Мы прощаемся с Еленой Петровной и обещаем переселить ее. Марфа Георгиевна слово в слово повторяет рассказ Елены Петровны.

— Ради бога, вывезите нас отсюда! Мы все еле живы от страха. Лена В.— наша единственная защита, но ведь она тоже болеет и еле на ногах держится.

В это время входит высокая брюнетка с большими черными глазами и тихим, кротким лицом.

— Это моя Мариула,—говорит Марфа Георгиевна.—Познакомьтесь. Мариула... Пушкинское имя.

— Откуда вы родом, Марфа Георгиевна?

— Я-то коренная москвичка, но мои родители переселились в Бессарабию. Я была замужем за румыном. Мы пережили и последнюю войну, потом оккупацию, прошли через лагеря... Попали в Америку, и мы с мужем работали. А Мариула...

Лицо старушки омрачается. Доктор начинает задавать вопросы.

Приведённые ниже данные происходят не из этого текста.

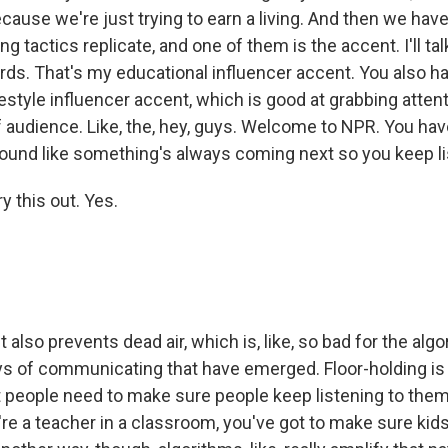
ecause we're just trying to earn a living. And then we have
g tactics replicate, and one of them is the accent. I'll talk
s. That's my educational influencer accent. You also hav
festyle influencer accent, which is good at grabbing attent
f audience. Like, the, hey, guys. Welcome to NPR. You hav
ound like something's always coming next so you keep li
ry this out. Yes.
t also prevents dead air, which is, like, so bad for the alg
s of communicating that have emerged. Floor-holding is 
hat people need to make sure people keep listening to the
u're a teacher in a classroom, you've got to make sure kid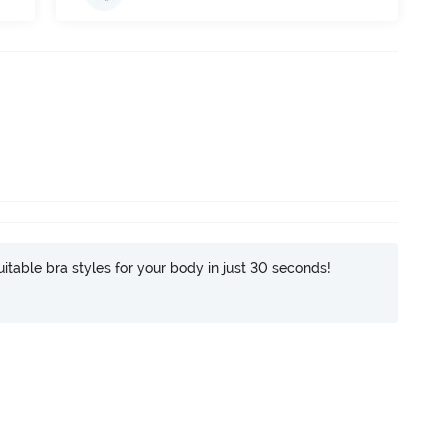
itable bra styles for your body in just 30 seconds!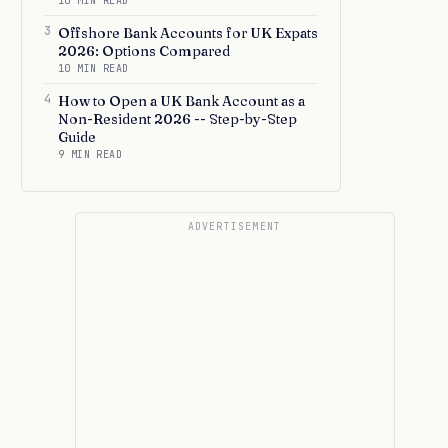
10 MIN READ
3
Offshore Bank Accounts for UK Expats
2026: Options Compared
10 MIN READ
4
How to Open a UK Bank Account as a
Non-Resident 2026 -- Step-by-Step
Guide
9 MIN READ
ADVERTISEMENT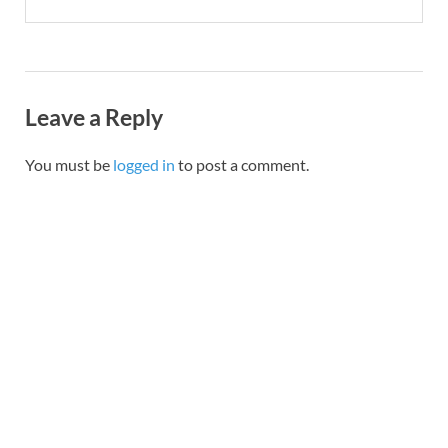
Leave a Reply
You must be
logged in
to post a comment.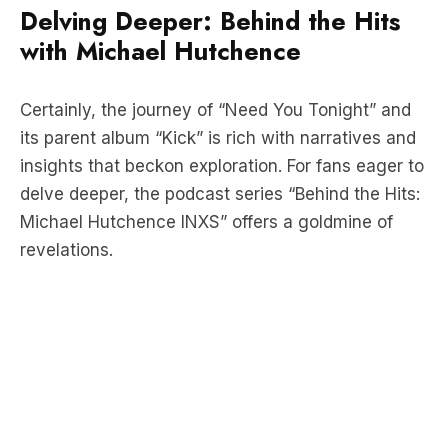
Certainly, the journey of “Need You Tonight” and
its parent album “Kick” is rich with narratives and
insights that beckon exploration. For fans eager to
delve deeper, the podcast series “Behind the Hits:
Michael Hutchence INXS” offers a goldmine of
revelations.
Inside Stories and Unveiled
Secrets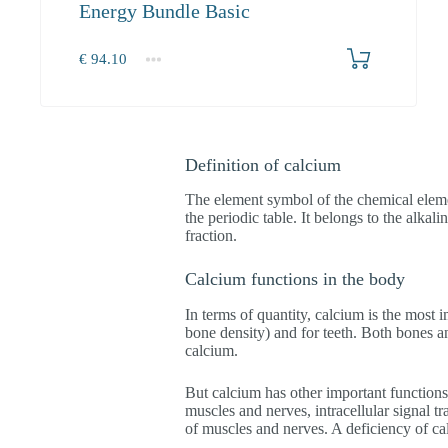
Energy Bundle Basic
€
94.10
1+
94.10
Definition of calcium
The element symbol of the chemical eleme
the periodic table. It belongs to the alkal
fraction.
Calcium functions in the body
In terms of quantity, calcium is the most 
bone density) and for teeth. Both bones a
calcium.
But calcium has other important functions 
muscles and nerves, intracellular signal t
of muscles and nerves. A deficiency of c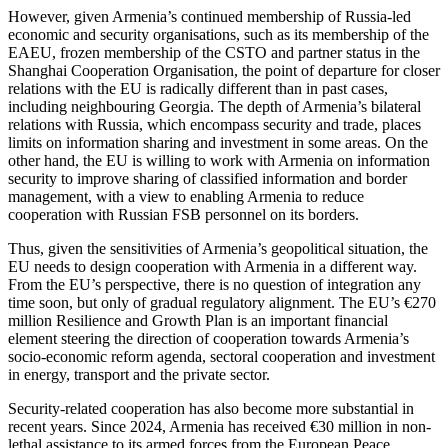
However, given Armenia’s continued membership of Russia-led
economic and security organisations, such as its membership of the
EAEU, frozen membership of the CSTO and partner status in the
Shanghai Cooperation Organisation, the point of departure for closer
relations with the EU is radically different than in past cases,
including neighbouring Georgia. The depth of Armenia’s bilateral
relations with Russia, which encompass security and trade, places
limits on information sharing and investment in some areas. On the
other hand, the EU is willing to work with Armenia on information
security to improve sharing of classified information and border
management, with a view to enabling Armenia to reduce
cooperation with Russian FSB personnel on its borders.
Thus, given the sensitivities of Armenia’s geopolitical situation, the
EU needs to design cooperation with Armenia in a different way.
From the EU’s perspective, there is no question of integration any
time soon, but only of gradual regulatory alignment. The EU’s €270
million Resilience and Growth Plan is an important financial
element steering the direction of cooperation towards Armenia’s
socio-economic reform agenda, sectoral cooperation and investment
in energy, transport and the private sector.
Security-related cooperation has also become more substantial in
recent years. Since 2024, Armenia has received €30 million in non-
lethal assistance to its armed forces from the European Peace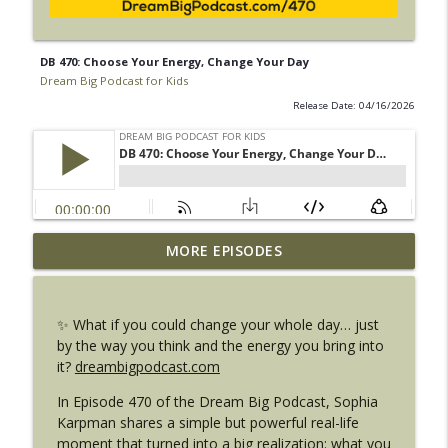
DB 470: Choose Your Energy, Change Your Day
Dream Big Podcast for Kids
Release Date: 04/16/2026
DB 472: Can You Feel It? The Power of
MORE EPISODES
Your Energy (And How Animals Know It
info_outline
Too)
Dream Big Podcast for Kids
✨ What if you could change your whole day… just
by the way you think and the energy you bring into
DB 471: Mean or Bully? The Truth Every
it?
dreambigpodcast.com
info_outline
Kid Needs to Know
Dream Big Podcast for Kids
In Episode 470 of the Dream Big Podcast, Sophia
Karpman shares a simple but powerful real-life
DB 470: Choose Your Energy, Change
moment that turned into a big realization: what you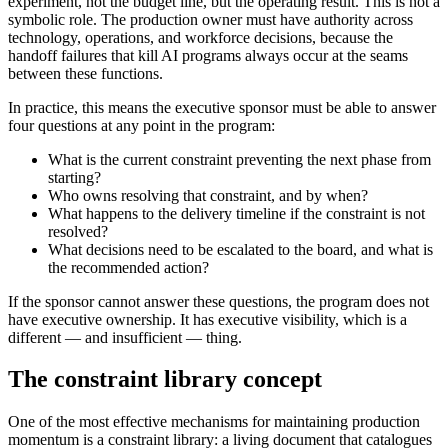
experiment, not the budget line, but the operating result. This is not a
symbolic role. The production owner must have authority across
technology, operations, and workforce decisions, because the
handoff failures that kill AI programs always occur at the seams
between these functions.
In practice, this means the executive sponsor must be able to answer
four questions at any point in the program:
What is the current constraint preventing the next phase from
starting?
Who owns resolving that constraint, and by when?
What happens to the delivery timeline if the constraint is not
resolved?
What decisions need to be escalated to the board, and what is
the recommended action?
If the sponsor cannot answer these questions, the program does not
have executive ownership. It has executive visibility, which is a
different — and insufficient — thing.
The constraint library concept
One of the most effective mechanisms for maintaining production
momentum is a constraint library: a living document that catalogues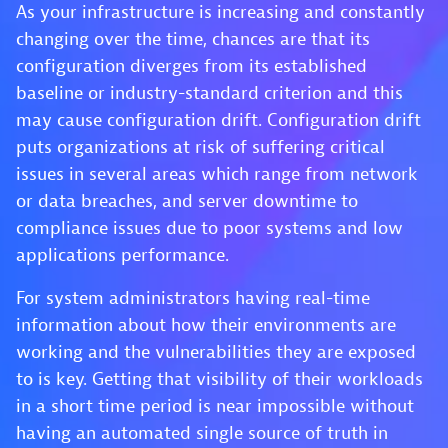
As your infrastructure is increasing and constantly
changing over the time, chances are that its
configuration diverges from its established
baseline or industry-standard criterion and this
may cause configuration drift. Configuration drift
puts organizations at risk of suffering critical
issues in several areas which range from network
or data breaches, and server downtime to
compliance issues due to poor systems and low
applications performance.
For system administrators having real-time
information about how their environments are
working and the vulnerabilities they are exposed
to is key. Getting that visibility of their workloads
in a short time period is near impossible without
having an automated single source of truth in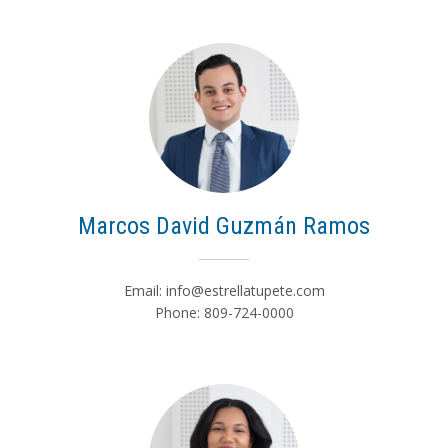
Marcos David Guzmán Ramos
Email:
info@estrellatupete.com
Phone: 809-724-0000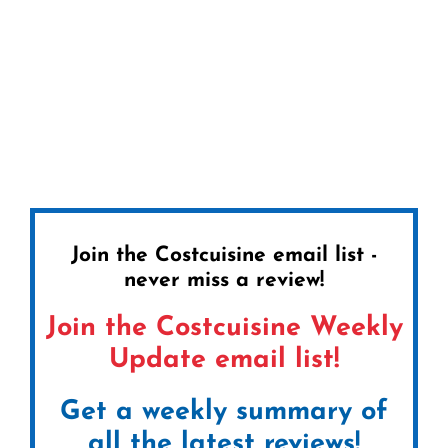
Join the Costcuisine email list -
never miss a review!
Join the Costcuisine Weekly
Update email list!
Get a weekly summary of
all the latest reviews!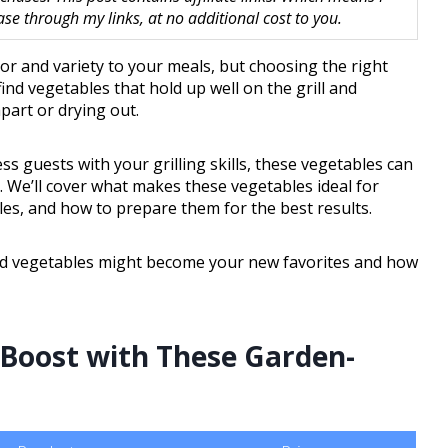
 through my links, at no additional cost to you.
vor and variety to your meals, but choosing the right
ind vegetables that hold up well on the grill and
apart or drying out.
s guests with your grilling skills, these vegetables can
. We’ll cover what makes these vegetables ideal for
files, and how to prepare them for the best results.
illed vegetables might become your new favorites and how
 Boost with These Garden-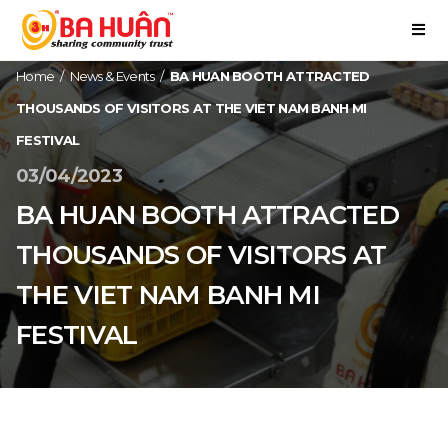
Home
/
News & Events
/
BA HUAN BOOTH ATTRACTED
THOUSANDS OF VISITORS AT THE VIET NAM BANH MI
FESTIVAL
03/04/2023
BA HUAN BOOTH ATTRACTED
THOUSANDS OF VISITORS AT
THE VIET NAM BANH MI
FESTIVAL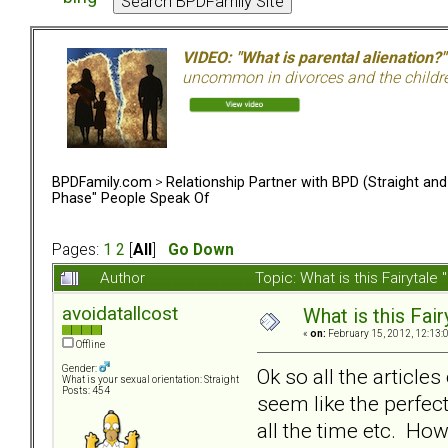
VIDEO: "What is parental alienation?"
uncommon in divorces and the children 
BPDFamily.com
>
Relationship Partner with BPD (Straight an
Phase" People Speak Of
Pages:
1
2
[
All
]
Go Down
Author
Topic: What is this Fairyt
avoidatallcost
What is this Fa
«
on:
February 15, 2012, 12:13:
Offline
Gender:
Ok so all the article
What is your sexual orientation: Straight
Posts: 454
seem like the perfect
all the time etc. Ho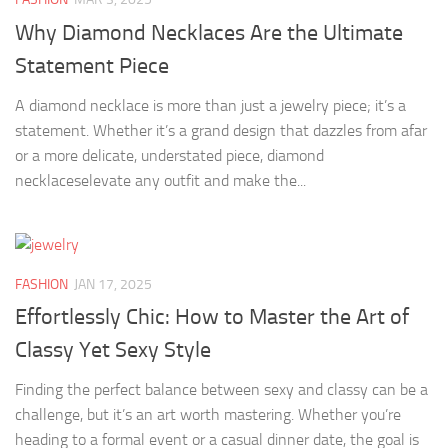
Why Diamond Necklaces Are the Ultimate
Statement Piece
A diamond necklace is more than just a jewelry piece; it’s a
statement. Whether it’s a grand design that dazzles from afar
or a more delicate, understated piece, diamond
necklaceselevate any outfit and make the...
FASHION
JAN 17, 2025
Effortlessly Chic: How to Master the Art of
Classy Yet Sexy Style
Finding the perfect balance between sexy and classy can be a
challenge, but it’s an art worth mastering. Whether you’re
heading to a formal event or a casual dinner date, the goal is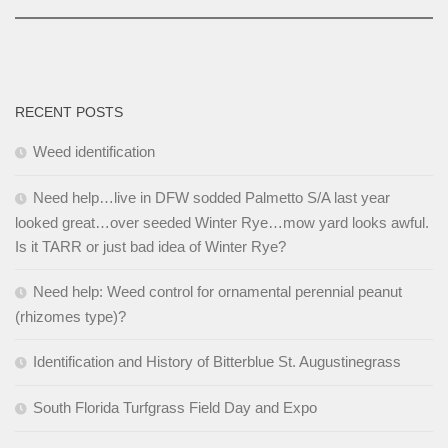
RECENT POSTS
Weed identification
Need help…live in DFW sodded Palmetto S/A last year
looked great…over seeded Winter Rye…mow yard looks awful.
Is it TARR or just bad idea of Winter Rye?
Need help: Weed control for ornamental perennial peanut
(rhizomes type)?
Identification and History of Bitterblue St. Augustinegrass
South Florida Turfgrass Field Day and Expo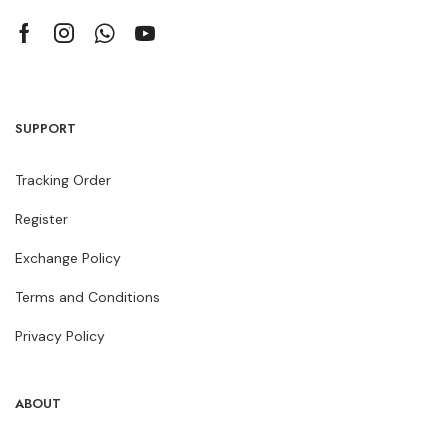
SUPPORT
Tracking Order
Register
Exchange Policy
Terms and Conditions
Privacy Policy
ABOUT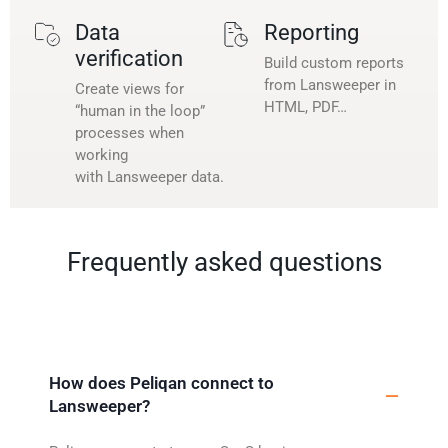
Data
Reporting
verification
Build custom reports
from Lansweeper in
Create views for
HTML, PDF…
“human in the loop”
processes when
working
with Lansweeper data.
Frequently asked questions
How does Peliqan connect to
Lansweeper?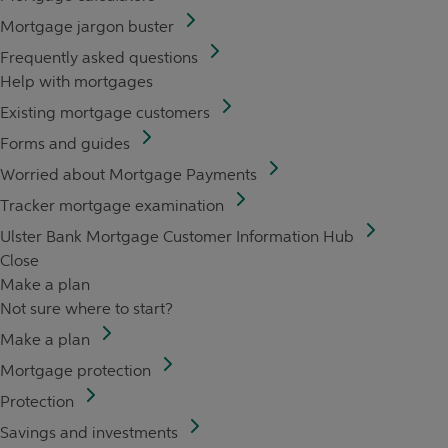
Mortgage jargon buster
Frequently asked questions
Help with mortgages
Existing mortgage customers
Forms and guides
Worried about Mortgage Payments
Tracker mortgage examination
Ulster Bank Mortgage Customer Information Hub
Close
Make a plan
Not sure where to start?
Make a plan
Mortgage protection
Protection
Savings and investments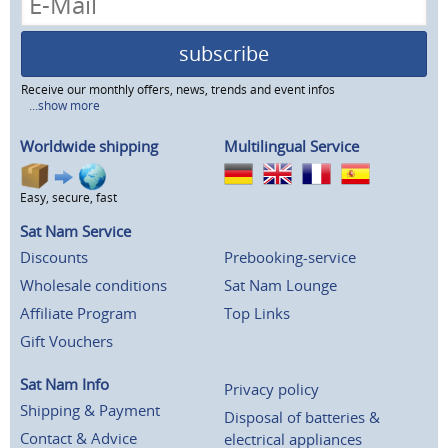
subscribe
Receive our monthly offers, news, trends and event infos
...show more
Worldwide shipping
Multilingual Service
Easy, secure, fast
Sat Nam Service
Discounts
Prebooking-service
Wholesale conditions
Sat Nam Lounge
Affiliate Program
Top Links
Gift Vouchers
Sat Nam Info
Privacy policy
Shipping & Payment
Disposal of batteries &
Contact & Advice
electrical appliances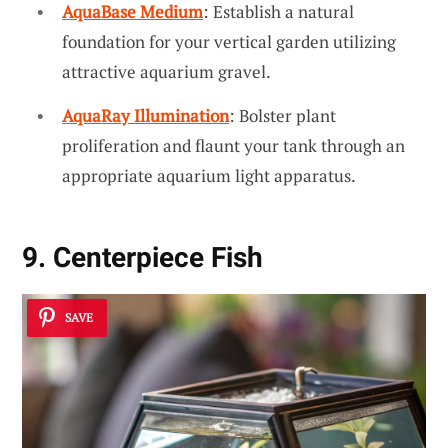
AquaBase Medium
: Establish a natural
foundation for your vertical garden utilizing
attractive aquarium gravel.
AquaRay Illumination
: Bolster plant
proliferation and flaunt your tank through an
appropriate aquarium light apparatus.
9. Centerpiece Fish
SAVE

Мариула отвечает невпопад, кротко улыбаясь. После ряда путаных разъяснений Марфа Георгиевна говорит, что Мариула потеряла рассудок после того, как шесть негодяев схватили ее на улице, втолкнули в автомобиль, завезли на какой-то пустырь и там изнасиловали. Никто из них не был пойман.

— Погубили девчонку,— выговаривает Марфа Георгиевна сквозь слезы.—А ведь она была красавица...

Мы обещаем переселить обеих женщин и направляемся к четвертой обитательнице страшного дома—Евдокии Семеновне Н. Она живет наискосок от квартиры матери и дочери К. К нашему удивлению, дверь старушки заперта на замок, из квартиры ее раздается собачий лай. Мы стоим перед запертой дверью и недоумеваем: где искать «супера» и существует ли он здесь вообще? В это время из лифта выходит Елена Петровна, запыхавшаяся и взволнованная.

— Совсем я забыла сказать вам, что Дуня Н. пропала, — говорит она.— Четыре дня тому назад она вышла за покупками, и с тех пор мы ее не видели. Я сказала об этом «суперу», и он запер квартиру на замок. Собаку я кормлю, когда «супер» открывает вечером дверь. А утром мы ее выводим.